■ What the task asks ■
All records below must be written out exactly, with the pictures excluded.

■ Data for processing ■
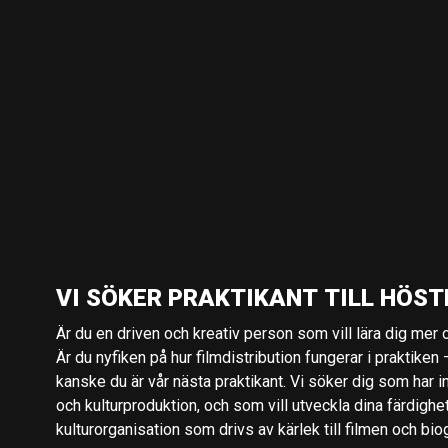
VI SÖKER PRAKTIKANT TILL HÖST
Är du en driven och kreativ person som vill lära dig mer o
Är du nyfiken på hur filmdistribution fungerar i praktiken –
kanske du är vår nästa praktikant. Vi söker dig som har i
och kulturproduktion, och som vill utveckla dina färdighe
kulturorganisation som drivs av kärlek till filmen och bio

■ Response area ■
VI SÖKER PRAKTIKANT TILL HÖST
Är du en driven och kreativ person som vill lära dig mer o
Är du nyfiken på hur filmdistribution fungerar i praktiken –
kanske du är vår nästa praktikant. Vi söker dig som har i
och kulturproduktion, och som vill utveckla dina färdighe
kulturorganisation som drivs av kärlek till filmen och bio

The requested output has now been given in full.